Alexa keeps listening, but does not record constantly. It will not be sent to the cloud server until you hear the activation word (Alexa, Echo or Computer). However, listening to wake-up words is more difficult than you might think.
Echo hardware is not that smart. Without the internet, every request or question will fail. This is because your commands are sent to the cloud for interpretation and decision. Amazon does not want to record every conversation you make in front of a smart speaker, just the commands you give to the smart speaker. For this reason, the company uses a word of welcome to attract the attention of the intelligent speaker. To achieve this, Amazon uses a combination of finely tuned microphones, a short memory buffer and neural network training.
Fine-Tuned Microphones Detect Your Voice
Voice Assistant speakers such as Echo and Echo Dot typically have multiple built-in microphones. For example, the Echo Dot has seven. This array offers devices a variety of options, from listening to distant commands to separating background sounds from voices.
The latter is especially useful for the recognition of wake-up words. With its multiple microphones, the echo can determine your position relative to its position and listen in that direction while ignoring the rest of the room.
You see this in action when you use the catchword. Stand next to an echo or echo point and say the word. Note that the ring will turn dark blue and then light blue when it circles and points in your direction. Now take a few steps aside and speak the word again. Notice that the light blue lights follow you.
If you know where you are, the unit can focus on you and eliminate noise from elsewhere.
Short memory prevents the speaker from holding too much.

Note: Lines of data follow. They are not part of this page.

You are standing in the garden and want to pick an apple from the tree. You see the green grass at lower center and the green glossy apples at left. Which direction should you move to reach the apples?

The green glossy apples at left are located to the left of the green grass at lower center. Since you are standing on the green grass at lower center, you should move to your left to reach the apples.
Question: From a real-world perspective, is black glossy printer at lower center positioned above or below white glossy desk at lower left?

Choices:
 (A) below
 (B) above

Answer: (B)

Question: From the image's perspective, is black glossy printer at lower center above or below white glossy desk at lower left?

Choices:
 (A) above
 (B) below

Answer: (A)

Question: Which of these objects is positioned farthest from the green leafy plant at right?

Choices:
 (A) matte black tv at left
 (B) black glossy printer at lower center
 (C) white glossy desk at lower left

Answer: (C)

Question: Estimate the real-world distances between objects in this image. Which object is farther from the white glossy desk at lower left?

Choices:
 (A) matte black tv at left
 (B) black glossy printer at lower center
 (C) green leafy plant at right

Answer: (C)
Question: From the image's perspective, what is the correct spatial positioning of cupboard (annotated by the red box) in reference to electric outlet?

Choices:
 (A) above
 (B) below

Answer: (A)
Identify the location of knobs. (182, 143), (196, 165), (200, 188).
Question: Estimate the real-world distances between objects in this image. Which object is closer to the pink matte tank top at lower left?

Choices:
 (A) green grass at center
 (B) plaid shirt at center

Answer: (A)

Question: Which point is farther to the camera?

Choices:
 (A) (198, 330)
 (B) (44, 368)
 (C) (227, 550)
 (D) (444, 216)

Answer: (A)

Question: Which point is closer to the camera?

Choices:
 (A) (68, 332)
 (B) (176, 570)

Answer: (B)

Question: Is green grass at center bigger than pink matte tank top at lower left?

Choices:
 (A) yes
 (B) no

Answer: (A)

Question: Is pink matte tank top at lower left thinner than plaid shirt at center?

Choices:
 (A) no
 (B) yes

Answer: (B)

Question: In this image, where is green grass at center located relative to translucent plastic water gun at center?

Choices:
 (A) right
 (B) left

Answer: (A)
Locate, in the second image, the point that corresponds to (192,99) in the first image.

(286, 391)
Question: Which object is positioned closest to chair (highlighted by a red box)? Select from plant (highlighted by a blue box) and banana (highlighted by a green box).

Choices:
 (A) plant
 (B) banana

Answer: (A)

Echo devices have plenty of storage space, but they do not consume much. According to Rohit Prasad, Amazon vice president and Alexa Artificial Intelligence chief scientist, an echo can physically store just a few seconds of audio.

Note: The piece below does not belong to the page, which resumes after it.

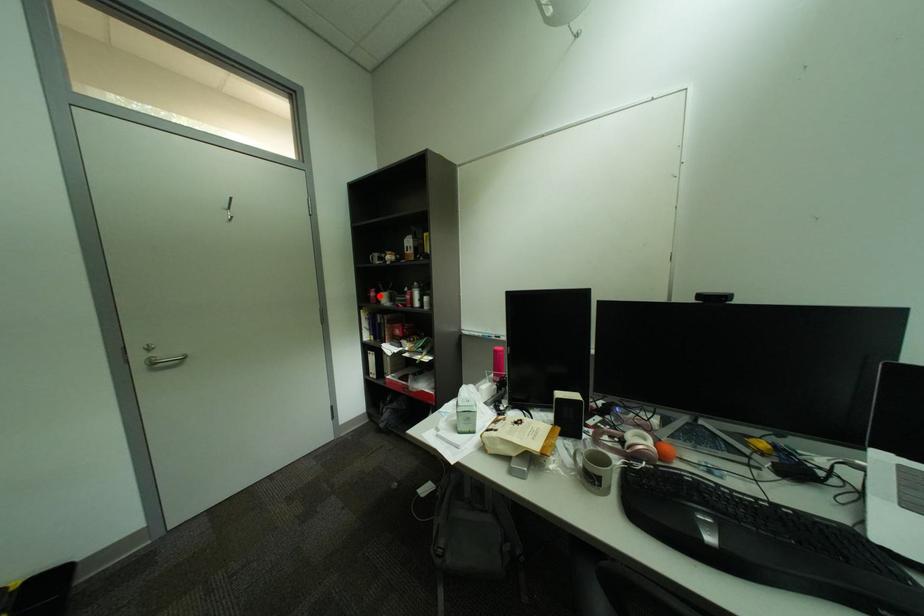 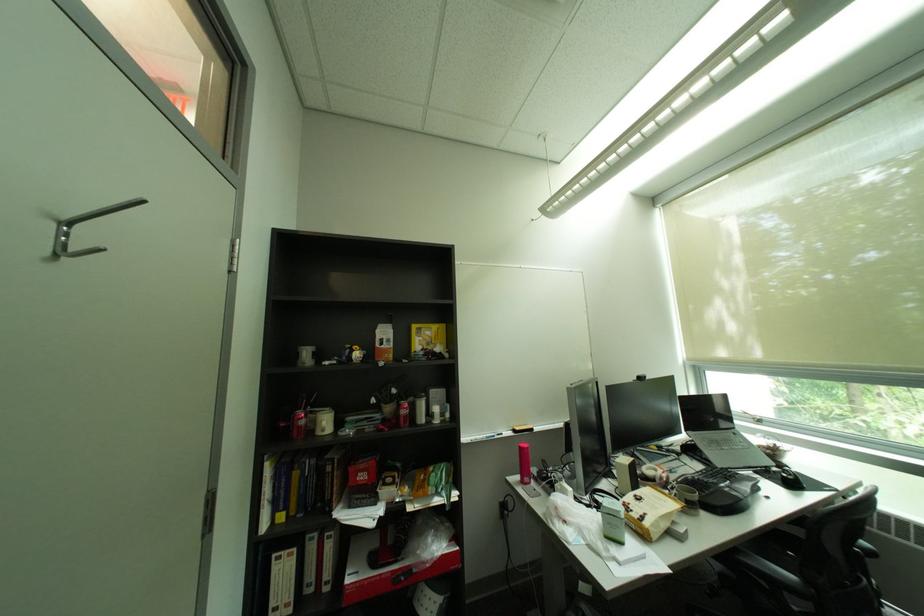 Find the pixel in the second image that matches the highlighted location in the first image.

(293, 426)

By reducing its capacity, Amazon not only gives you more privacy (it's one less place) but also keeps echoes listening in on entire conversations, and limits itself to finding the watchword.
Imagine that you have a three-second tape and a tape recorder. Suppose that the tape has reached the end and has always dragged back to the beginning. When you start recording a conversation, everything you said four seconds ago is deleted and immediately resumed. This is how an Amazon Echo works.
It records continuously, but erases everything that has just been recorded simultaneously. This short attention span means that all it can hear is the word "Alexa" and not much else. However, three seconds are enough to record, investigate and treat this word.
Neural network training helps with pattern matching.
Finally, Amazon relies on neural network training to teach the echo how to customize patterns. Similar to other forms of machine learning, Amazon trains its algorithms by entering the word Alexa (or computer or echo, depending on which activation word the company trains) instance by instance.
RELATED: ] What are algorithms and why do people feel uncomfortable?
It is about grasping every inflection and accent, but also the context. Amazon wants your echo to recognize the difference when you speak with when you talk about or maybe when you speak with . Person named Alexa. The directional microphones also support this goal.
With every word that hears the echo, audio data is passed through several algorithms. Each level should exclude false alarms or contextual hints. If a layer check is successful, the word goes to the next one. When the local device decides that it has heard the wake-up word, it starts recording and distributing the audio to Amazon's cloud servers. Amazon uses four algorithms: one for each word (Alexa, Computer, Echo) and one for Alexa Guard, who handles certain sounds like glass splinters like a wake-up word.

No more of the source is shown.